Visit here to find my program written in Python.
My goal is to make daily predictions of the stock return direction for a specific US stock which leads to a profitable trading strategy. This problem is especially difficult because if we assume the efficient market hypothesis, then no strategy would ever truly work. In addition, individual stocks are more susceptible to noise than indices.
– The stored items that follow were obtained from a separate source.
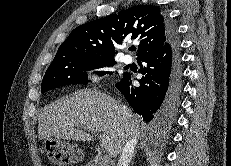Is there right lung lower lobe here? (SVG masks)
I'll return each instance as SVG.
<instances>
[{
  "label": "right lung lower lobe",
  "mask_w": 231,
  "mask_h": 166,
  "mask_svg": "<svg viewBox=\"0 0 231 166\" xmlns=\"http://www.w3.org/2000/svg\"><path fill=\"white\" fill-rule=\"evenodd\" d=\"M167 26L168 42L156 52L138 58L139 73L143 74L140 86L133 85L129 73H124L116 83L134 112L150 124L154 132L171 125L181 94L179 39L174 24L168 20Z\"/></svg>",
  "instance_id": "right-lung-lower-lobe-1"
}]
</instances>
This article caught my eye immediately. L. Nevasalmi applied 5 different machine learning methods to make daily predictions of stock return volatility. The methods used appeared to have excellent long term predictability, as the test set contained data up to 11 years more recent than the training set. I transferred the features and methods used in their paper to my own binary classification problem for stock return direction, where random forest scored the most consistently.
I used data from the most recent 10 years because many current US stocks weren’t listed before that. Furthermore, with Yahoo Finance providing almost real time information, it would be easy to convert this pipeline for real world applications.
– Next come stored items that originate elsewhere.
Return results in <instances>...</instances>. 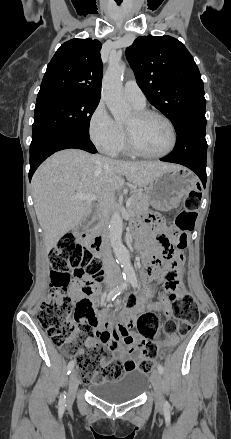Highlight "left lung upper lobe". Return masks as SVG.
<instances>
[{"instance_id":"left-lung-upper-lobe-1","label":"left lung upper lobe","mask_w":231,"mask_h":439,"mask_svg":"<svg viewBox=\"0 0 231 439\" xmlns=\"http://www.w3.org/2000/svg\"><path fill=\"white\" fill-rule=\"evenodd\" d=\"M126 57L149 102L173 123L177 133L186 123L205 119L203 81L192 55L179 40L138 37L126 49Z\"/></svg>"}]
</instances>
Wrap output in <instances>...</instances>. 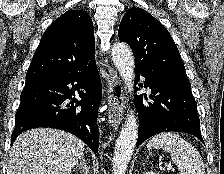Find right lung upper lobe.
<instances>
[{"instance_id":"obj_1","label":"right lung upper lobe","mask_w":224,"mask_h":174,"mask_svg":"<svg viewBox=\"0 0 224 174\" xmlns=\"http://www.w3.org/2000/svg\"><path fill=\"white\" fill-rule=\"evenodd\" d=\"M93 23L84 10H69L45 31L33 55L26 81L72 72L95 63Z\"/></svg>"}]
</instances>
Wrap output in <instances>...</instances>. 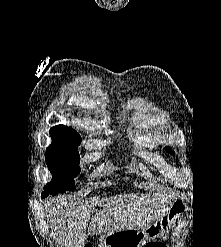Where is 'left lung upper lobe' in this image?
Segmentation results:
<instances>
[{
	"label": "left lung upper lobe",
	"mask_w": 221,
	"mask_h": 247,
	"mask_svg": "<svg viewBox=\"0 0 221 247\" xmlns=\"http://www.w3.org/2000/svg\"><path fill=\"white\" fill-rule=\"evenodd\" d=\"M165 150H166L167 152H169L171 155H175L174 150L171 149L170 147H165Z\"/></svg>",
	"instance_id": "5c2ea615"
}]
</instances>
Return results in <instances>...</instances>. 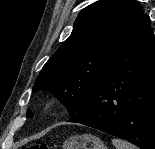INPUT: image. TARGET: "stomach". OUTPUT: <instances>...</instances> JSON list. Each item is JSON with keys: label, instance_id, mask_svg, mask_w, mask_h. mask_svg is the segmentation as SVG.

L. Nevasalmi considered all predictors from the past 10 trading days. I doubted that I would need that many days of input, since many papers related to daily stock return direction classification utilized predictors from only the past day. I constructed a test to provide evidence for this:
The NASDAQ-100 and S&P-500 indices have -0.67276502 and -0.47169106 correlation coefficient between test accuracy and window length respectively, suggesting that a window length of 1 is better for this situation. This article further supports my speculation, in which they concluded “the highest prediction performance is achieved when the input window length is approximately equal to the horizon which the predictive system is designed to forecast”.
To address the class imbalance problem, I tried oversampling and SMOTE. Sampling techniques presented some success but often decreased accuracy. Instead, I used validation data to adjust the threshold line for classification, resulting in the increase of accuracy among other metrics.
This paper analyzed the usage of technical analysis on prediction of stock price direction. They compiled a list of TA features that was used in recent financial prediction papers, and another list for predictors used in market. I took 34 of the features from the literature list and added it to my previous inputs.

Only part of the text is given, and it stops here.